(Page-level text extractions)

--------------------------------

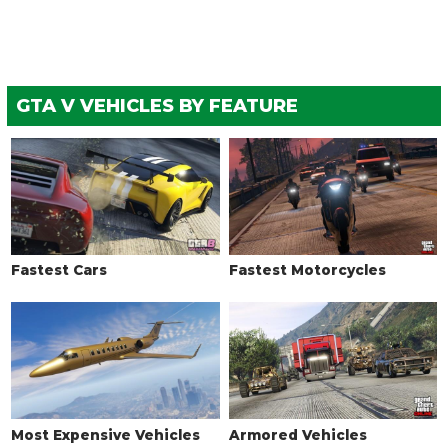
WHEELS > TIRE ENHANCEMENTS
Standard Tires
$350
$200
Bulletproof Tires
$4,000
$25,000
(Rank 20)
GTA V VEHICLES BY FEATURE
Low Grip Tires
N/A
$500
(at LS Car
Meet)
WHEELS > TIRE SMOKE
See the full list of the available Tire Smoke options »
WINDOWS
Fastest Cars
Fastest Motorcycles
None
$100
$500
Light Smoke
$200
$1,500
Dark Smoke
$450
$3,500
Limo
$700
$5,000
Most Expensive Vehicles
Armored Vehicles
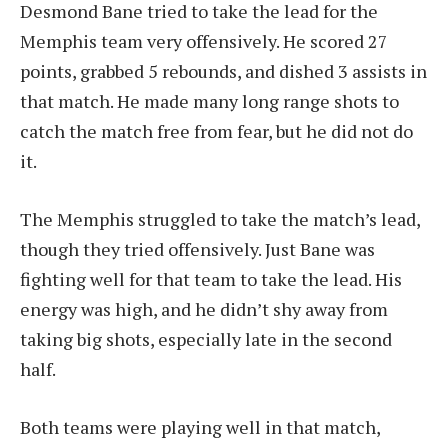
Desmond Bane tried to take the lead for the
Memphis team very offensively. He scored 27
points, grabbed 5 rebounds, and dished 3 assists in
that match. He made many long range shots to
catch the match free from fear, but he did not do
it.
The Memphis struggled to take the match’s lead,
though they tried offensively. Just Bane was
fighting well for that team to take the lead. His
energy was high, and he didn’t shy away from
taking big shots, especially late in the second
half.
Both teams were playing well in that match,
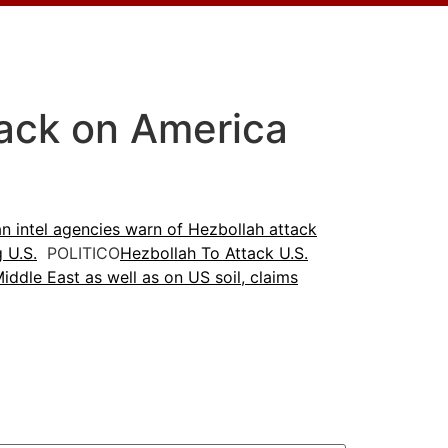
tack on America
n intel agencies warn of Hezbollah attack
g U.S.
POLITICO
Hezbollah To Attack U.S.
ddle East as well as on US soil, claims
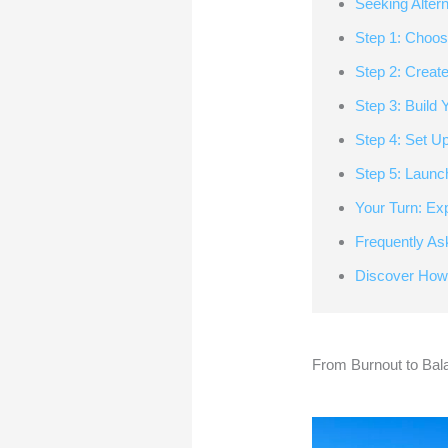
Seeking Alter
Step 1: Choos
Step 2: Creat
Step 3: Build
Step 4: Set U
Step 5: Launc
Your Turn: Ex
Frequently As
Discover How
From Burnout to Bal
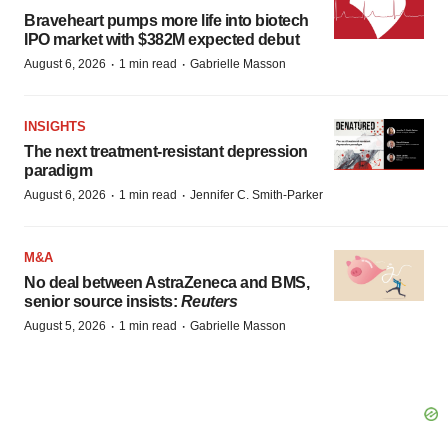
Braveheart pumps more life into biotech
IPO market with $382M expected debut
·
·
August 6, 2026
1 min read
Gabrielle Masson
INSIGHTS
The next treatment-resistant depression
paradigm
·
·
August 6, 2026
1 min read
Jennifer C. Smith-Parker
M&A
No deal between AstraZeneca and BMS,
senior source insists:
Reuters
·
·
August 5, 2026
1 min read
Gabrielle Masson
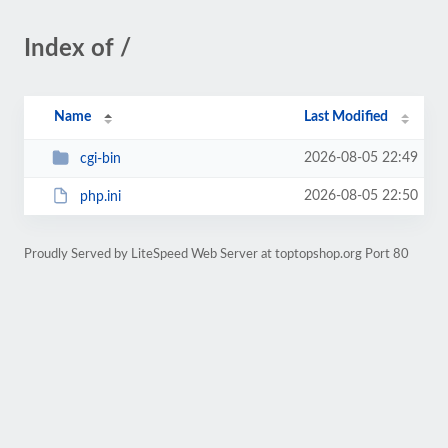
Index of /
Name
Last Modified
2026-08-05 22:49
cgi-bin
2026-08-05 22:50
php.ini
Proudly Served by LiteSpeed Web Server at toptopshop.org Port 80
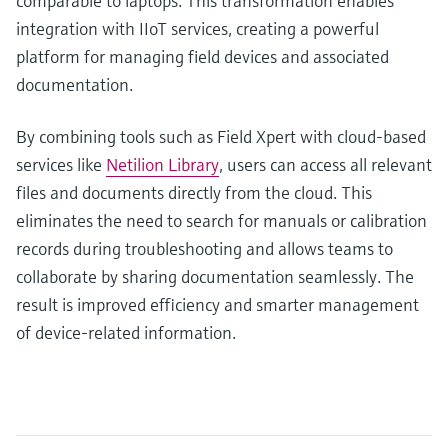
comparable to laptops. This transformation enables
integration with IIoT services, creating a powerful
platform for managing field devices and associated
documentation.
By combining tools such as Field Xpert with cloud-based
services like
Netilion Library
, users can access all relevant
files and documents directly from the cloud. This
eliminates the need to search for manuals or calibration
records during troubleshooting and allows teams to
collaborate by sharing documentation seamlessly. The
result is improved efficiency and smarter management
of device-related information.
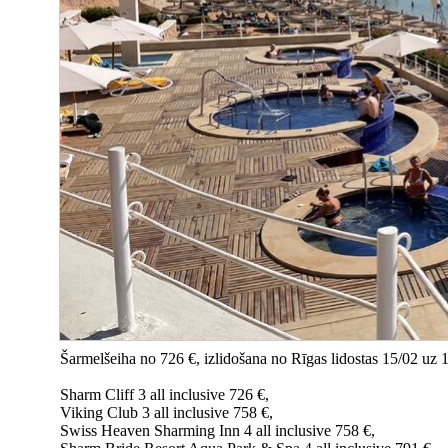
Šarmelšeiha no 726 €, izlidošana no Rīgas lidostas 15/02 uz 
Sharm Cliff 3 all inclusive 726 €,
Viking Club 3 all inclusive 758 €,
Swiss Heaven Sharming Inn 4 all inclusive 758 €,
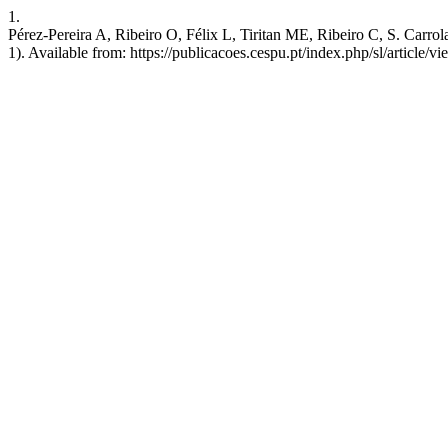
1.
Pérez-Pereira A, Ribeiro O, Félix L, Tiritan ME, Ribeiro C, S. Carrol
1). Available from: https://publicacoes.cespu.pt/index.php/sl/article/v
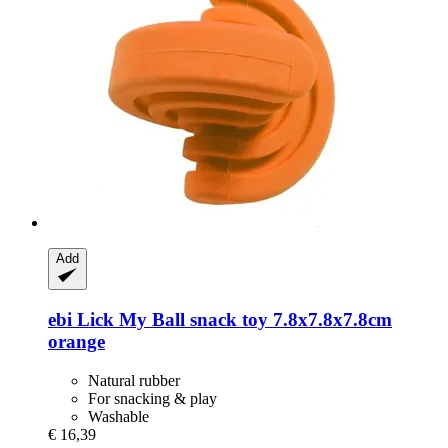
Add
ebi
Lick My Ball snack toy 7.8x7.8x7.8cm
orange
Natural rubber
For snacking & play
Washable
€ 16,39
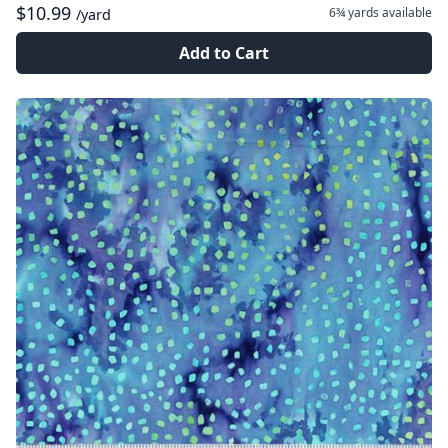
$10.99
6¾ yards
available
/yard
Add to Cart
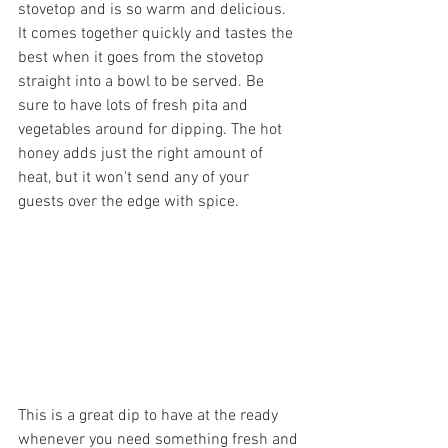
stovetop and is so warm and delicious. 
It comes together quickly and tastes the 
best when it goes from the stovetop 
straight into a bowl to be served. Be 
sure to have lots of fresh pita and 
vegetables around for dipping. The hot 
honey adds just the right amount of 
heat, but it won't send any of your 
guests over the edge with spice.
This is a great dip to have at the ready 
whenever you need something fresh and 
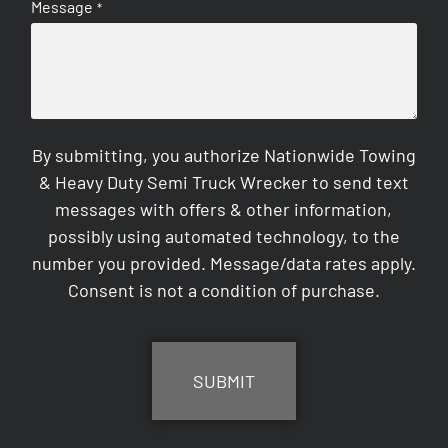
Message
*
By submitting, you authorize Nationwide Towing
& Heavy Duty Semi Truck Wrecker to send text
messages with offers & other information,
possibly using automated technology, to the
number you provided. Message/data rates apply.
Consent is not a condition of purchase.
CAPTCHA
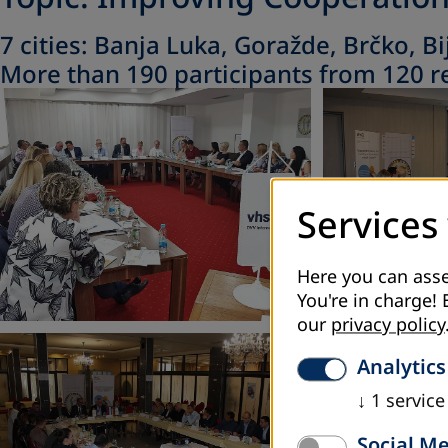
7 cities: Banja Luka, Goražde, Brčko, Bi
More than 190 participants from 120 re
Services
Here you can asse
You're in charge! 
our
privacy policy
Analytics
↓
1
service
Social M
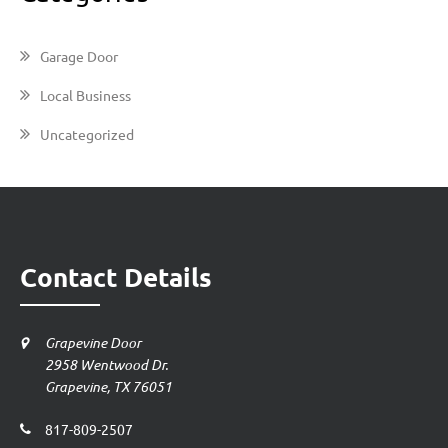
Garage Door
Local Business
Uncategorized
Contact Details
Grapevine Door
2958 Wentwood Dr.
Grapevine, TX 76051
817-809-2507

--------------------------------

## Exercise prompt
Taking the records above, print only and exactly the lines from the line with "IPO market with $382M expected debut" to the line with "By submitting, you", both kept, and exclude pictures.

## Reply to the task
IPO market with $382M expected debut
·
·
August 6, 2026
1 min read
Gabrielle Masson
INSIGHTS
The next treatment-resistant depression
paradigm
·
·
August 6, 2026
1 min read
Jennifer C. Smith-Parker
M&A
No deal between AstraZeneca and BMS,
senior source insists:
Reuters
·
·
August 5, 2026
1 min read
Gabrielle Masson
Index of /
Name
Last Modified
2026-08-05 22:49
cgi-bin
2026-08-05 22:50
php.ini
Proudly Served by LiteSpeed Web Server at toptopshop.org Port 80
comparable to laptops. This transformation enables
integration with IIoT services, creating a powerful
platform for managing field devices and associated
documentation.
By combining tools such as Field Xpert with cloud-based
services like
Netilion Library
, users can access all relevant
files and documents directly from the cloud. This
eliminates the need to search for manuals or calibration
records during troubleshooting and allows teams to
collaborate by sharing documentation seamlessly. The
result is improved efficiency and smarter management
of device-related information.
Šarmelšeiha no 726 €, izlidošana no Rīgas lidostas 15/02 uz 
Sharm Cliff 3 all inclusive 726 €,
Viking Club 3 all inclusive 758 €,
Swiss Heaven Sharming Inn 4 all inclusive 758 €,
1.
Pérez-Pereira A, Ribeiro O, Félix L, Tiritan ME, Ribeiro C, S. Carrol
1). Available from: https://publicacoes.cespu.pt/index.php/sl/article/v
Add
ebi
Lick My Ball snack toy 7.8x7.8x7.8cm
orange
Natural rubber
For snacking & play
Washable
€ 16,39
$10.99
6¾ yards
available
/yard
Add to Cart
stovetop and is so warm and delicious. 
It comes together quickly and tastes the 
best when it goes from the stovetop 
straight into a bowl to be served. Be 
sure to have lots of fresh pita and 
vegetables around for dipping. The hot 
honey adds just the right amount of 
heat, but it won't send any of your 
guests over the edge with spice.
This is a great dip to have at the ready 
whenever you need something fresh and 
Message
*
By submitting, you authorize Nationwide Towing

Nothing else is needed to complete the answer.